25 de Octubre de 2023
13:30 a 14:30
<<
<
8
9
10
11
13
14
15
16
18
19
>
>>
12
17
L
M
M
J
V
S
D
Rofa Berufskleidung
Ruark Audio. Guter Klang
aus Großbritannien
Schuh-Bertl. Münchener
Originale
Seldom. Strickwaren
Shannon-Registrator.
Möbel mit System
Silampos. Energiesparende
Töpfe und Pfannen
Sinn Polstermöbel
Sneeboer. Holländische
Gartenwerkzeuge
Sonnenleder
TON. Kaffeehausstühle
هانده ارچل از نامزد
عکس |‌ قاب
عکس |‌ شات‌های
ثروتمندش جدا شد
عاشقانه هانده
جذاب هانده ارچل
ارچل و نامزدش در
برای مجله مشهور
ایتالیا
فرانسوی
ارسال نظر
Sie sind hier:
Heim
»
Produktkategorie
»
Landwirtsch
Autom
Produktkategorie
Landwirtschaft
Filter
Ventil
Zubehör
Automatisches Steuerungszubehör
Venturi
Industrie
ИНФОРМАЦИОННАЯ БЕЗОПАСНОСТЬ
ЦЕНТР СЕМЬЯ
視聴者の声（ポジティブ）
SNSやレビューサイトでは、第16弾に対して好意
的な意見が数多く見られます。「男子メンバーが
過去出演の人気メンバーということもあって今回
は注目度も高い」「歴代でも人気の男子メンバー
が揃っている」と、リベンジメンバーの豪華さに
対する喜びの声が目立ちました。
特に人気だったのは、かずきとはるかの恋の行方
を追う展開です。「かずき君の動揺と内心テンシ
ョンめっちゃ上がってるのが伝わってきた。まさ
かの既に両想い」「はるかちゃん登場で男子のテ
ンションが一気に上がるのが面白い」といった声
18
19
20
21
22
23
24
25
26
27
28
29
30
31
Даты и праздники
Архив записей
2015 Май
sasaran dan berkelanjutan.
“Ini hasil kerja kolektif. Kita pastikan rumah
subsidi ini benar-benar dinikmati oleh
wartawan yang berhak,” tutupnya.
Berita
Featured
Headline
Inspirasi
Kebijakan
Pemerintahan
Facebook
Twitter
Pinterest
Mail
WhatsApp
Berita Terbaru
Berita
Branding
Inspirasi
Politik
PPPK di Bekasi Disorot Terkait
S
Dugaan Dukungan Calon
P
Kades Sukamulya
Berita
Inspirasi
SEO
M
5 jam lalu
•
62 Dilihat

Action item
Your response must repeat the entries above exactly, in full.

Output
25 de Octubre de 2023
13:30 a 14:30
<<
<
8
9
10
11
13
14
15
16
18
19
>
>>
12
17
L
M
M
J
V
S
D
Rofa Berufskleidung
Ruark Audio. Guter Klang
aus Großbritannien
Schuh-Bertl. Münchener
Originale
Seldom. Strickwaren
Shannon-Registrator.
Möbel mit System
Silampos. Energiesparende
Töpfe und Pfannen
Sinn Polstermöbel
Sneeboer. Holländische
Gartenwerkzeuge
Sonnenleder
TON. Kaffeehausstühle
هانده ارچل از نامزد
عکس |‌ قاب
عکس |‌ شات‌های
ثروتمندش جدا شد
عاشقانه هانده
جذاب هانده ارچل
ارچل و نامزدش در
برای مجله مشهور
ایتالیا
فرانسوی
ارسال نظر
Sie sind hier:
Heim
»
Produktkategorie
»
Landwirtsch
Autom
Produktkategorie
Landwirtschaft
Filter
Ventil
Zubehör
Automatisches Steuerungszubehör
Venturi
Industrie
ИНФОРМАЦИОННАЯ БЕЗОПАСНОСТЬ
ЦЕНТР СЕМЬЯ
視聴者の声（ポジティブ）
SNSやレビューサイトでは、第16弾に対して好意
的な意見が数多く見られます。「男子メンバーが
過去出演の人気メンバーということもあって今回
は注目度も高い」「歴代でも人気の男子メンバー
が揃っている」と、リベンジメンバーの豪華さに
対する喜びの声が目立ちました。
特に人気だったのは、かずきとはるかの恋の行方
を追う展開です。「かずき君の動揺と内心テンシ
ョンめっちゃ上がってるのが伝わってきた。まさ
かの既に両想い」「はるかちゃん登場で男子のテ
ンションが一気に上がるのが面白い」といった声
18
19
20
21
22
23
24
25
26
27
28
29
30
31
Даты и праздники
Архив записей
2015 Май
sasaran dan berkelanjutan.
“Ini hasil kerja kolektif. Kita pastikan rumah
subsidi ini benar-benar dinikmati oleh
wartawan yang berhak,” tutupnya.
Berita
Featured
Headline
Inspirasi
Kebijakan
Pemerintahan
Facebook
Twitter
Pinterest
Mail
WhatsApp
Berita Terbaru
Berita
Branding
Inspirasi
Politik
PPPK di Bekasi Disorot Terkait
S
Dugaan Dukungan Calon
P
Kades Sukamulya
Berita
Inspirasi
SEO
M
5 jam lalu
•
62 Dilihat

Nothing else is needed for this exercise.